Here is a quote from Wayne Channon's article in Eurodressage from earlier this year. He is discussing the accuracy of awarding scores for dressage competition and I think he has some very good points.

"...I asked a mathematician at Imperial College, London, to give his view on our current system. His view was extremely interesting.

"He analysed our current scoring system and pointed out a possible perverse result of integer scoring. Take two horses, Horse A is a 6.4 mover for all 36 moves and Horse B is a 5.7 mover for 34 moves and a 6.6 mover for the other two.

"Clearly, horse A is the better horse of the two and should score more highly. However, when you work out their score for a Grand Prix test, the result is amazing:

* Horse A scores 6.4 at all 36 moves and hence is awarded a mark of 6 for every move and gets an average of 6.0 or 60%. Horse B scores 5.7 at 34 moves and 6.6 at the two remaining moves which happen to have a coefficient of two. The judges would award 34 times the mark 6 and twice the mark 7. The average is 6.083 which amount to a total mark of 60.83%
* So Horse B would win by 0.83%
* If the precision of the individual scores would be decimal, then the correct scores would be Horse A 64% and Horse B 57.75%. This is the problem with integer scoring!"

For the whole piece go to http://www.eurodressage.com/editor/wayne/20080118_halfpoints-sequal...

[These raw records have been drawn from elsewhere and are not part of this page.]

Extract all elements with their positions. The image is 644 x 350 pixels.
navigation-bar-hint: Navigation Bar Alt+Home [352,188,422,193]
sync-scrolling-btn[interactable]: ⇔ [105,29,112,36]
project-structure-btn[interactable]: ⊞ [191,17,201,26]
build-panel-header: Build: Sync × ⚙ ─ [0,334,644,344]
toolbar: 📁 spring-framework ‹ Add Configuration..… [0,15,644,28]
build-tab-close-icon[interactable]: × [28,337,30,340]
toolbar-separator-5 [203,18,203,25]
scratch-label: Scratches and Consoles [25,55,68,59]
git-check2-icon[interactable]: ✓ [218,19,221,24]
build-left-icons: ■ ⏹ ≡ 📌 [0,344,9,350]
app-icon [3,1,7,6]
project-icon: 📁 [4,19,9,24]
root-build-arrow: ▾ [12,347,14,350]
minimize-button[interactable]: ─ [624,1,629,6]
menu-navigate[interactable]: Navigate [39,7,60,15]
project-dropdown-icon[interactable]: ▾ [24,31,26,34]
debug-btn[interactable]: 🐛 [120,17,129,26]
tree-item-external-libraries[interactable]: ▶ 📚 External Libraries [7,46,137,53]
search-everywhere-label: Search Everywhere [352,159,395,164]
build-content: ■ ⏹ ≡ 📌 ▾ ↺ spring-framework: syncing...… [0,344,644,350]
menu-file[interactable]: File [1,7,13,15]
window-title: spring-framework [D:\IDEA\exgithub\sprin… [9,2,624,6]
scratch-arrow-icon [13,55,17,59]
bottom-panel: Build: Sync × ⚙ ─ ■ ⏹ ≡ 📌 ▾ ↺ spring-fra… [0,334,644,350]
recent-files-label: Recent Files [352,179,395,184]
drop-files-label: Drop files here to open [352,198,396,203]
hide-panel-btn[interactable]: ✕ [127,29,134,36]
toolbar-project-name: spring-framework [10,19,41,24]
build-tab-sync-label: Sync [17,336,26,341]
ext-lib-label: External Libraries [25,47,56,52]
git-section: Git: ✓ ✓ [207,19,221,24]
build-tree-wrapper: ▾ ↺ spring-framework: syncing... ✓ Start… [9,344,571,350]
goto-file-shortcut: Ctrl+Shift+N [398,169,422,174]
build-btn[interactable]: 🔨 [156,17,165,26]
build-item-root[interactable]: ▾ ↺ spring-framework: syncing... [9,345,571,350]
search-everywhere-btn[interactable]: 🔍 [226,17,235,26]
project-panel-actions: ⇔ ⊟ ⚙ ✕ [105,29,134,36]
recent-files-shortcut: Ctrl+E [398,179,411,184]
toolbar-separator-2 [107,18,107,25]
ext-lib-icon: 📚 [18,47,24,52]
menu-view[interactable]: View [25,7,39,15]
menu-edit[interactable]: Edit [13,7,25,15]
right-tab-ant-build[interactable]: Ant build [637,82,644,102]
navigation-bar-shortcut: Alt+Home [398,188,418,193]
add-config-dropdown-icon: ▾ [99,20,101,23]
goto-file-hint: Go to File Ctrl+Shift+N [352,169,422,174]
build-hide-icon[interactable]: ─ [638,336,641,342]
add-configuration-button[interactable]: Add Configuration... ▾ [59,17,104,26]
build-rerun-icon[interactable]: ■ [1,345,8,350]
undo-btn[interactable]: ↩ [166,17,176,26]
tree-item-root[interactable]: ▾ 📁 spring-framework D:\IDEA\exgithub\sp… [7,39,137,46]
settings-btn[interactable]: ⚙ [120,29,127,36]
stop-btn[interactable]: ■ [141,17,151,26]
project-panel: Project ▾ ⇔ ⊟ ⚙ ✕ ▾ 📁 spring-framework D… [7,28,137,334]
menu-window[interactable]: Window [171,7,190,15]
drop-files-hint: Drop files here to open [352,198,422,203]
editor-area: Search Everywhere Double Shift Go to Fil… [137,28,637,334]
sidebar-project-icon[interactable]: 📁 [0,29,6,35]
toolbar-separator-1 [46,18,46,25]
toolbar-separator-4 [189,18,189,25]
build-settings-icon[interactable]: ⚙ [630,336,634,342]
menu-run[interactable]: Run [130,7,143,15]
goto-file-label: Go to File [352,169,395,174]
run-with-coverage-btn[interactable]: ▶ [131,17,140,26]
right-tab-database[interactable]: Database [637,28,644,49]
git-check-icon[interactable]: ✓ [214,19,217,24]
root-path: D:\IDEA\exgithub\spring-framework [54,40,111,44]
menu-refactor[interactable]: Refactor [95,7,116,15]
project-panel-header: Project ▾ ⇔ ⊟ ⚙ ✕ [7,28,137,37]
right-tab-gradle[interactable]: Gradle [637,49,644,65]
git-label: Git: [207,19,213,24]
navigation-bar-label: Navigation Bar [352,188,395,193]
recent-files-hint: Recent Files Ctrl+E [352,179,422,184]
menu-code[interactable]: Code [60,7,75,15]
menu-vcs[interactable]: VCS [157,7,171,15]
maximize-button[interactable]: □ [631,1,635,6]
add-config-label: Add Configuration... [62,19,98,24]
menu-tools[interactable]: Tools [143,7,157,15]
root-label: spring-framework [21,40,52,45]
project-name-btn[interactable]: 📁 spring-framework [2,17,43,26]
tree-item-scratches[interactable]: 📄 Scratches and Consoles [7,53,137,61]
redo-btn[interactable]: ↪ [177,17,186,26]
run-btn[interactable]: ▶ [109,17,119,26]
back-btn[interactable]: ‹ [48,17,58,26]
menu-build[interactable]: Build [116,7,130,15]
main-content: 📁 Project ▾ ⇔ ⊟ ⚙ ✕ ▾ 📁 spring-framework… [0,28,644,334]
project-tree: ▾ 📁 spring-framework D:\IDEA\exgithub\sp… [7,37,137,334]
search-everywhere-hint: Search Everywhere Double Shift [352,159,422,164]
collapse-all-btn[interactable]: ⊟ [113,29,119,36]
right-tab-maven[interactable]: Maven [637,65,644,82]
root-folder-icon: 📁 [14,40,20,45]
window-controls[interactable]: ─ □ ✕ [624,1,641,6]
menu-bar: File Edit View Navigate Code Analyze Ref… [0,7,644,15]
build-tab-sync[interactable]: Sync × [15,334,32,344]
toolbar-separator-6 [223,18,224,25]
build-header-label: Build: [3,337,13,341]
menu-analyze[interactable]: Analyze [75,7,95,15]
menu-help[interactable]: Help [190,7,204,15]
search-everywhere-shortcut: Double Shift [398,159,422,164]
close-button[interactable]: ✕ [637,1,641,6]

I think it is about time the dressage scoring system was reviewed, and I am surprised this issue has not been discussed more. We owe it to ourselves to make the marking system clearer.

Here is another point made by Wayne, which really made me think:

"It does not only affect the riders at the top of the sport it has just as big an effect on the everyday dressage competitor.

"For example, take a rider that achieved a solid 62% to 64% all year. Over the winter she makes considerable improvement only to find that she is still “rewarded” with 62% to 63%! How can this be?

"To understand this, we have to look at how judges judge according to the current marking system. Take a normal horse, ie one that has basic paces for a 6 or a 7 or somewhere in between. Few have movement for a 5 or less or for more than a 7. So when a judge looks at a combination they start on a “this is a 6 or a 7 trot or canter” and move up or down on how well each movement is performed.

"Now look a little more closely at what happens. Let’s say that the horse has a trot for a 6.4 – or 64%. With the current system, all of its marks will start on a 6 – yes, 60% – it has to be rounded down to a 6! If it moved for a 6.6 (only 2% better) it would start on a 7 or 70%. A 10% difference!!!"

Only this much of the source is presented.